I had one of those moments about a month ago when I learned about the practice of keeping a commonplace book. For years I've kept a journal but a little more recently, I've started a separate notebook as a collection of quotes, vocabulary, and other ephemera from things I read that I deem noteworthy. I never thought much of it beyond its personal value to me, but then I learned this sort of notebook has a name and a rich history; they are called commonplace books.
A quick Google search can lead you to some very pretty commonplace books, shops selling you notebooks to use as commonplace books, and YouTube videos telling you how to keep one. But hush, internet. One of the beauties of the commonplace book to me is how natural and easy it is: you don't need a special fancy pretty notebook. You don't need a routine. You don't need rules. You just need a place to collect quotes and other things that you personally deem beautiful and meaningful.
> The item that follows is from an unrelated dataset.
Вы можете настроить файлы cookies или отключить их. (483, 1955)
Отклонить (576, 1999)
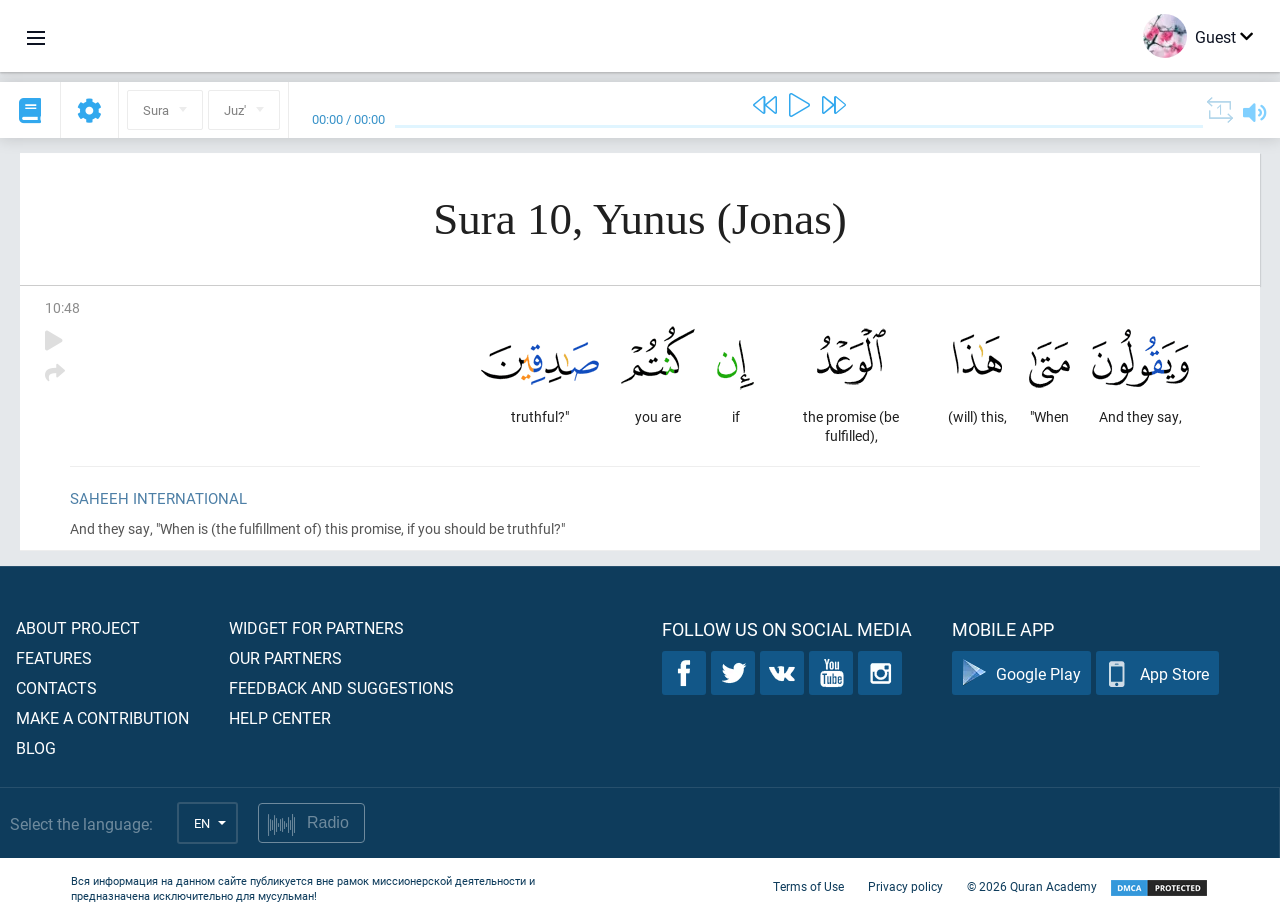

It's like its own miniature curio cabinet, but for words. HOW COULD I NOT LOVE THIS CONCEPT?!
For any voracious reader and certainly any writer, I would highly recommend this practice. And, although I just said there are no rules, there are few pointers that Todd Henry provides in his post "The Benefits of Keeping a Commonplace Book" that I think are really good:
Keep only one and make it single-purpose: don't muddy the waters and share the commonplace with your own personal diary or grocery list or whatever. You wouldn't keep your daily vitamins in your curio cabinet, would you? Bad analogy maybe, but like The Offspring says in their song "Come out and Play": you gotta keep 'em separated.
Review it regularly: right! What's the point of a collection of lovelies if you don't visit them once in a while? For writers and other creative folks, this is a source of inspiration, so sip from it regularly.
Don't be too selective: there are already too many choices in our modern world. Don't stress about what to put in your commonplace book. If it struck your fancy, it shall liveth within. I handwrite the quotes into my notebook and sometimes if it's a long quote, I question why the hell I'm re-writing it. But then I sink into the act of copying and if I squint, I can argue it's also acting as a lesson in patience and zen something or other. In other words, sometimes it's good to do something manual that takes a bit of time. We're not that busy. Come on.
So there you have it: the commonplace book, my new hero. I love mine even more now that I know it has an official name. Let me share my latest entry, some quotes from novelist Jeanette Winterson from her famous essay in The Guardian titled "Why I Adore the Night":
"I have noticed that when all the lights are on, people tend to talk about what they are doing -- their outer lives. Sitting round in candlelight or firelight, people start to talk about how they are feeling -- their inner lives. They speak subjectively, they argue less, there are longer pauses.
To sit alone without any electric light is curiously creative. I have my best ideas at dawn or at nightfall, but not if I switch on the lights -- then I start thinking about projects, deadlines, demands, and the shadows and shapes of the house become objects, not suggestions, things that need to be done, not a background to thought."